Elektrikli araç piyasasında duraklama dönemi

Özgür HATİPOĞLU
Özgür HATİPOĞLU DERİN BAKIŞ ozgur.hatipoglu@dunya.com

Son senelerde yapay zeka, mikro çip, yazılım, siber güvenlik gibi bilişimle ilgili sektörler haricinde en dikkat çeken büyüme elektrikli araç piyasasında oluyor.

Fazla değil, bundan 3 ya da 4 sene önce gerek Avrupa, gerek ABD, gerekse Asya pazarlarında elektrikli araç satışları toplam otomotiv pazarının sadece %2-3 kadarını oluştururken bu gün Asya ve Avrupa’da elektrikli araç satışları tüm piyasanın sırası ile %38 ve % 28’ini oluşturur hale geldi. Bunlardan başka en büyük otomotiv pazarının olduğu ABD ve Hindistan’da ise büyüme yine dikkate değer olsa da Asya ve Avrupa’daki kadar güçlü değil.

Bu iki ülkede de elektrikli araç satışları toplamın yaklaşık %10 kadarını oluşturuyor. Petrolünün neredeyse hepsini ithal eden Japonya’da ise düşünülenin aksine elektrikli araç satışları can çekişiyor, sadece %3 civarında.

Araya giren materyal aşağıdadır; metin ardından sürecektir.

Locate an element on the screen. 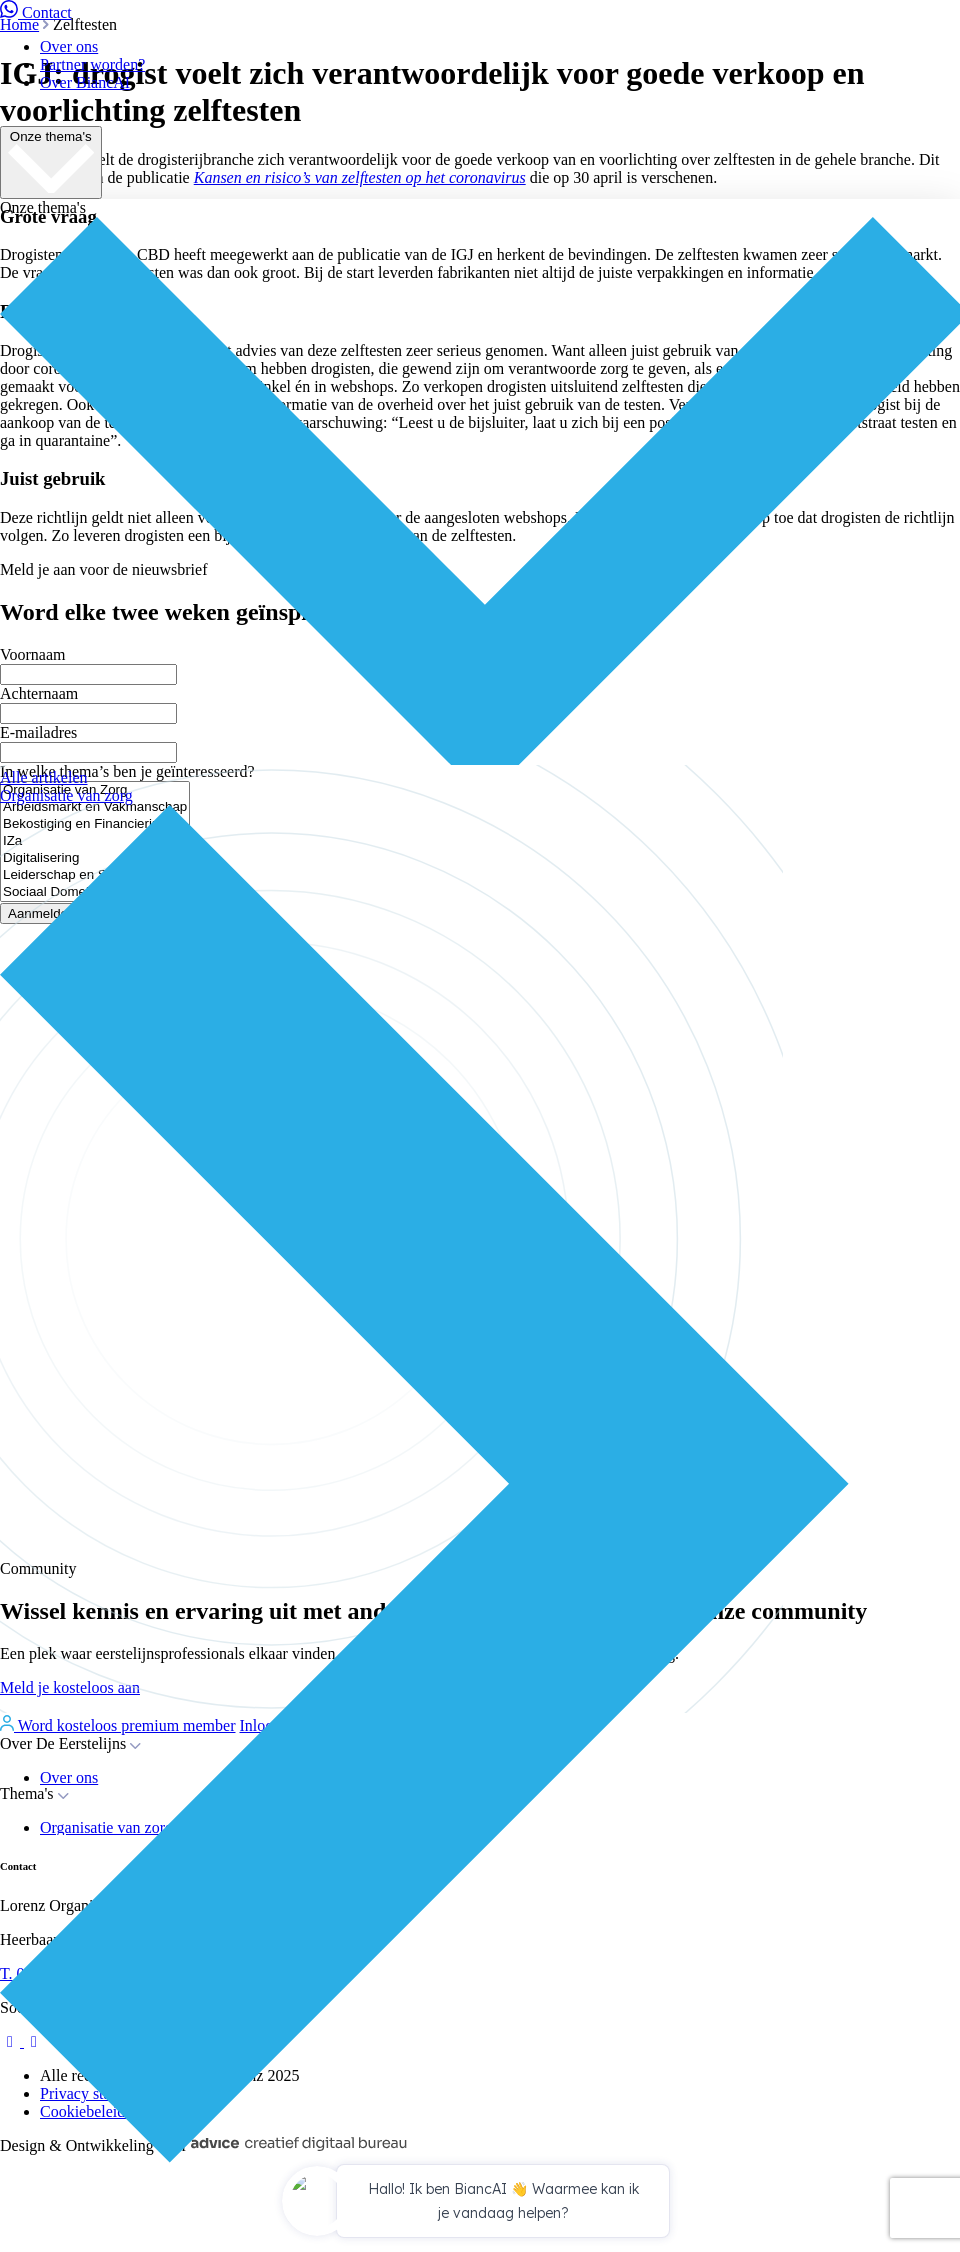 Image resolution: width=960 pixels, height=2252 pixels. Partner worden? is located at coordinates (92, 64).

İlginç bir şekilde Honda gibi çok satan, hatta dünyada en fazla araç satan Toyota gibi otomotiv devlerinin elektrikli araç piyasasında büyüme yarışına dahil olmadıklarını görüyoruz. Hatta Ford’un ABD satışlarında bile aslan payını daha çok içten yanmalı pick-up kamyonetlerin aldığını görüyoruz.

ABD’de California gibi zengin eyaletlerde elektrikli araçların trafikte önemli bir yer tutmasına ve otobanlarda hızlı gitme şeridini öncelikli olarak kullanma hakkına sahip olmalarına rağmen, ülke genelinde satışların neden Avrupa’ya göre nispeten daha az pay aldığını şöyle açıklayabilirim; bildiğiniz üzere ABD oldukça geniş bir coğrafya üzerine kurulmuş bir ülke ve zaman zaman, genellikle iç bölgelerde seyehat ederken bir benzin istasyonuna bile rastlayamıyorsunuz, bırakın şarj istasyonunu.

Bu nedenle ABD’de şehirleşmiş bölgeler hariç zaten elektrikli araç talebinin çok fazla artmasını beklemek hata olur. Kaldı ki yıllardır oturmuş bir büyük ve güçlü araç kullanma kültürü var yenmeniz gereken.

Bu nedenle ABD hala içten yanmalı motorlu araçlarla ana pazar payını geleneksel motorlara veriyor. Ford gibi, Cadillac gibi elektrikli araç üretimini sadece 1-2 modelle sınırlayan ve bunu da mahalle baskısıyla yapan markalar bu yarışta geride kalıyorlar gibi görünseler de aslında bu yeni teknolojiye yatırım yapıp sermaye harcayan rakiplerine göre bir avantaj yakalıyorlar.

Çünkü diğerleri yatırım ve ARGE harcamaları nedeniyle karlılıklarının ilk etapta negatif etkilenmesine neden olurken, bu harcamalara katlanmayarak geleneksel içten yanmalı motorlu araba üretenler kar marjlarını göreceli olarak maksimize etmiş olacaklar ve bir süre daha gemiyi “hızlıca” yüzdürecekler. Muhtemelen Toyota ve Honda’yı da bu gemide göreceğiz.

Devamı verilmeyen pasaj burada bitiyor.